At the second season’s release party, Fox welcomed non-Yiddish-fluent guests to “Yiddishland” before continuing entirely in Yiddish, while translations in English appeared onscreen behind her. “Maybe it seems weird, considering the fact that we all speak English. But such is the way of the Yiddishists,” the screen read, “Welcome to our world.”
The default language of the night was Yiddish, with a “learner’s couch” equipped with a dictionary. Party attendees schmoozed over the food, the drinks, and the choice of women’s social justice groups to which to donate the nights proceeds (the winner was Days for Girls), all in Yiddish of varying fluency. Emboldened by the podcast’s premise, I took my time forming clunky sentences for concepts that I might have communicated much faster in English. By the time the event ended, I was only rarely asking my conversational partners to repeat themselves.

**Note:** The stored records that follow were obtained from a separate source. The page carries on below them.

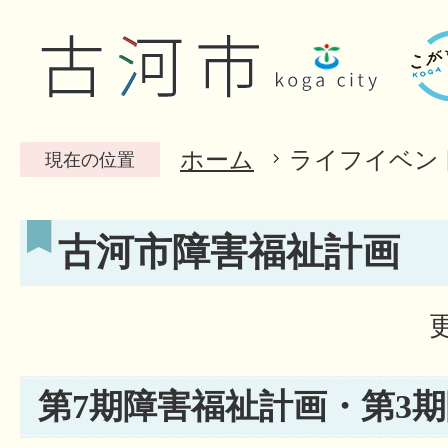
ホーム
ライフイベン
現在の位置
古河市障害福祉計画
第7期障害福祉計画・第3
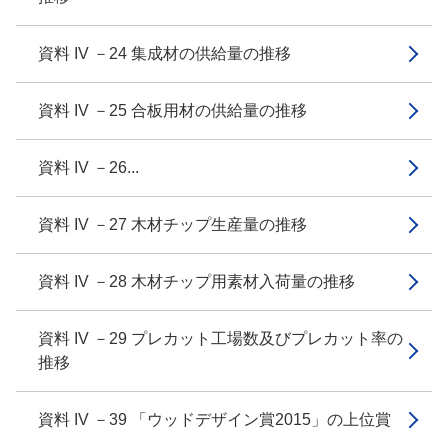
資料 IV －24 集成材の供給量の推移
資料 IV －25 合板用材の供給量の推移
資料 IV －26...
資料 IV －27 木材チップ生産量の推移
資料 IV －28 木材チップ用素材入荷量の推移
資料 IV －29 プレカット工場数及びプレカット率の
推移
資料 IV －39 「ウッドデザイン賞2015」の上位賞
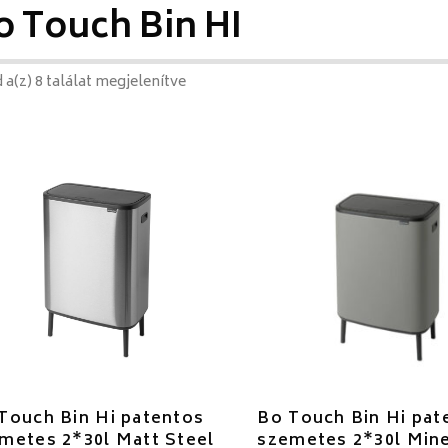
o Touch Bin HI
 a(z) 8 találat megjelenítve
Touch Bin Hi patentos
Bo Touch Bin Hi pat
metes 2*30l Matt Steel
szemetes 2*30l Mine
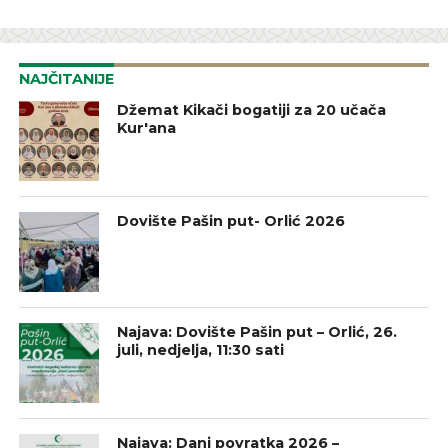
NAJČITANIJE
Džemat Kikači bogatiji za 20 učača
Kur'ana
Dovište Pašin put- Orlić 2026
Najava: Dovište Pašin put – Orlić, 26.
juli, nedjelja, 11:30 sati
Najava: Dani povratka 2026 –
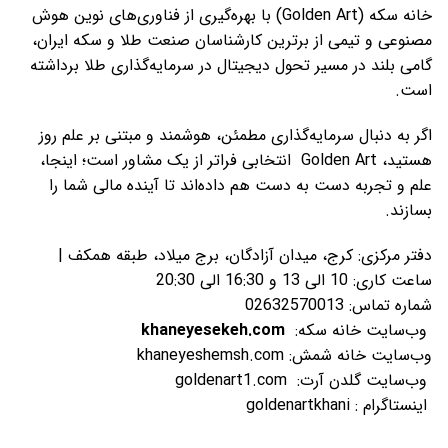
خانه سکه (Golden Art) با بهره‌گیری از فناوری‌های نوین هوش
مصنوعی و تیمی از برترین کارشناسان صنعت طلا و سکه ایران،
گامی بلند در مسیر تحول دیجیتال در سرمایه‌گذاری طلا برداشته
است.
اگر به دنبال سرمایه‌گذاری مطمئن، هوشمند و مبتنی بر علم روز
هستید، Golden Art انتخابی فراتر از یک مشاور است؛ اینجا،
علم و تجربه دست به دست هم داده‌اند تا آینده مالی شما را
بسازند.
دفتر مرکزی: کرج، میدان آزادگان، برج میلاد، طبقه همکف |
ساعت کاری: 10 الی 13 و 16:30 الی 20:30
شماره تماس: 02632570013
وب‌سایت خانه سکه:
khaneyesekeh.com
وب‌سایت خانه شمش: khaneyeshemsh.com
وب‌سایت گلدن آرت: goldenart1.com
اینستاگرام : goldenartkhani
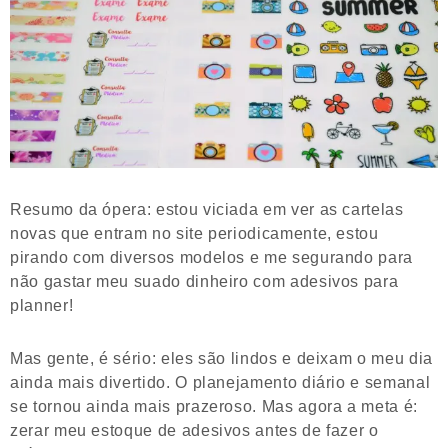
Resumo da ópera: estou viciada em ver as cartelas
novas que entram no site periodicamente, estou
pirando com diversos modelos e me segurando para
não gastar meu suado dinheiro com adesivos para
planner!
Mas gente, é sério: eles são lindos e deixam o meu dia
ainda mais divertido. O planejamento diário e semanal
se tornou ainda mais prazeroso. Mas agora a meta é:
zerar meu estoque de adesivos antes de fazer o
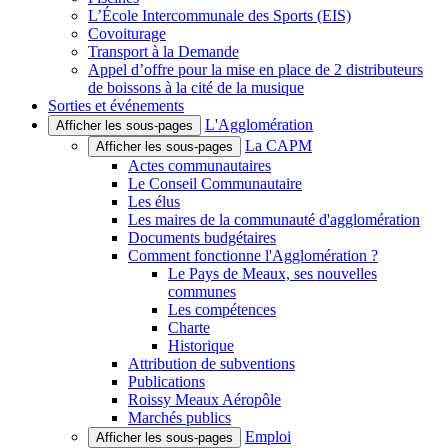
L’École Intercommunale des Sports (EIS)
Covoiturage
Transport à la Demande
Appel d’offre pour la mise en place de 2 distributeurs
de boissons à la cité de la musique
Sorties et événements
L'Agglomération
Afficher les sous-pages
La CAPM
Afficher les sous-pages
Actes communautaires
Le Conseil Communautaire
Les élus
Les maires de la communauté d'agglomération
Documents budgétaires
Comment fonctionne l'Agglomération ?
Le Pays de Meaux, ses nouvelles
communes
Les compétences
Charte
Historique
Attribution de subventions
Publications
Roissy Meaux Aéropôle
Marchés publics
Emploi
Afficher les sous-pages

One man asked me near the evening’s end how I had first encountered Vaybertaytsh. I told him I’d heard of it online, I’d been unsure if my language comprehension would be strong enough to follow along, but I eventually checked it out and was using it to train my ear. “And here I am!” I finished exuberantly. My conversational partner nodded. “Okay. But I didn’t mean the podcast—I meant the language.”
Rachel Wetter is an educator and history nerd living in New York who also goes by Rokhl.